Knight's offense, however, is only one of the factors--and probably a small one--in the Hoosiers' recent decline. More significant have been his recruiting failures, including his inability to sign top players from his tristate core recruiting area. Knight used to go through the high schools in Indiana, Illinois and Ohio the way the Big Six accounting firms go through the Wharton School of Business, picking and choosing the best and brightest. But things have changed. Although Indiana's 1997 Mr. Basketball, guard Luke Recker, has signed to play for the Hoosiers, it seems the high school stars who know Knight best these days are the ones most reluctant to sign on for four years under his command. Knight's volatile presence and rigid style of play do little to arouse the interest of recruits who grew up watching Indiana. Starting with the 1994-95 recruiting class, just five of the Hoosiers' 17 recruits have come from the tristate area. That represents a steep falloff from the '80s.
Three years ago Knight welcomed a standout recruiting class that included Patterson and Reed, both McDonald's All-Americas, Michael Hermon, Rob Hodgson and Charlie Miller. They joined a solid nucleus of Brian Evans, Steve Hart, Alan Henderson and Sherron Wilkerson, to form what should have been a powerhouse team. Then the troubles began. Hodgson, whom Knight decided to redshirt, left before his first semester was over and ended up at Rutgers. Hermon lasted one season before transferring to Malcolm X Junior College in Chicago after his scholarship was revoked because he didn't attend class. Hart also struggled academically and transferred to Indiana State before the start of his junior year. Then Wilkerson, who had a difficult time recovering from a broken leg, was arrested for assaulting his girlfriend in January '96. He was kicked off the team, later pleading guilty to a misdemeanor charge of domestic battery for which he received a 180-day suspended sentence and one year of probation. He finally transferred to Rio Grande College in the NAIA, which he has since left as well. Since Knight then told Patterson and Reed to consider transferring after the loss to Colorado, it was almost a total housecleaning by the time this season ended.

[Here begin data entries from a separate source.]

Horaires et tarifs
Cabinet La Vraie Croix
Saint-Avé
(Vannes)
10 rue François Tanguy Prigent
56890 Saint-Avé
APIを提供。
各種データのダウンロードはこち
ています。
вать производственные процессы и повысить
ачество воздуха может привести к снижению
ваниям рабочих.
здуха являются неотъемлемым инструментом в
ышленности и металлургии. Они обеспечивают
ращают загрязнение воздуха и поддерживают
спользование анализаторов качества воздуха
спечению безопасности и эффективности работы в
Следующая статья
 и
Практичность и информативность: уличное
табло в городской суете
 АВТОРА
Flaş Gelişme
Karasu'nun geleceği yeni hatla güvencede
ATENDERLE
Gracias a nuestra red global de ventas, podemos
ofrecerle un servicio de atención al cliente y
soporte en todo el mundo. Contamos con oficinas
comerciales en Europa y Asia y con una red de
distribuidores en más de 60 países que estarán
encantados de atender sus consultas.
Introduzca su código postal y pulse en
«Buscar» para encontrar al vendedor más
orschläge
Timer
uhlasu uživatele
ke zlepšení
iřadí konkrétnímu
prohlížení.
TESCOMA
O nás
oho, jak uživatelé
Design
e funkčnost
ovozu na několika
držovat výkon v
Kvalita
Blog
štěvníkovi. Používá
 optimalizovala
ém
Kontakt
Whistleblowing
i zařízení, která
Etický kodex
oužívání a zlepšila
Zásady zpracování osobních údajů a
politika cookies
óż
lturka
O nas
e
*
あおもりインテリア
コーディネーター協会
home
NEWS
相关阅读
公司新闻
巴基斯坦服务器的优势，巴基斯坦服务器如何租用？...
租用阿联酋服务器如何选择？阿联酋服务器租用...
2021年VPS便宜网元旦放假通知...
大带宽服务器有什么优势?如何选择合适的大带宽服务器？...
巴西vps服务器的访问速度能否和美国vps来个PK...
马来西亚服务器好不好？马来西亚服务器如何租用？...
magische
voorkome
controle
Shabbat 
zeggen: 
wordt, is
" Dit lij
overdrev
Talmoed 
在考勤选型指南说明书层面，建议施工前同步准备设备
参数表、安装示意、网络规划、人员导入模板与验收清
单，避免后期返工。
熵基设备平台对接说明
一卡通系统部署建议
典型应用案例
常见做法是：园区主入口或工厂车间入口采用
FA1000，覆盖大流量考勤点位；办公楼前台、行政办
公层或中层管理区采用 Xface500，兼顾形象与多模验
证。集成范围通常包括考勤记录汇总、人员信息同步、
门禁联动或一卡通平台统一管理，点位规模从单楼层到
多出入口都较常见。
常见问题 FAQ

"There is probably a large faction of Indiana fans who are unhappy, especially of late," says Hodgson, who averaged 11.9 points per game for Rutgers last season. "The thing with Neil, that's just more fuel for the fire. The class I came with had five people, and Neil makes three guys of the five who are gone. We were heralded as one of the best recruiting classes. Now we're fragmented. People can figure it for whatever reason."
Despite the superb high school credentials of that group, Knight conceded in an interview with the Louisville Courier-Journal in late February that he has had difficulties on the recruiting trail: "Our recruiting has been horse----. This is the first group of kids that we've recruited that, by the time they were juniors, hasn't become one of the best teams in the country."
It was also the first time local recruits avoided Indiana as if it were haunted. "When I got there, nine of the 13 guys on the roster had grown up in Indiana," says Evans, a 1996 Indiana graduate who now plays for the Orlando Magic. "We knew all about the tradition and the championships, and we understood what Coach Knight is all about. I think on this past year's team there was one kid who had graduated from an Indiana high school. These kids are coming in from California and Florida, and they really don't know what it's all about."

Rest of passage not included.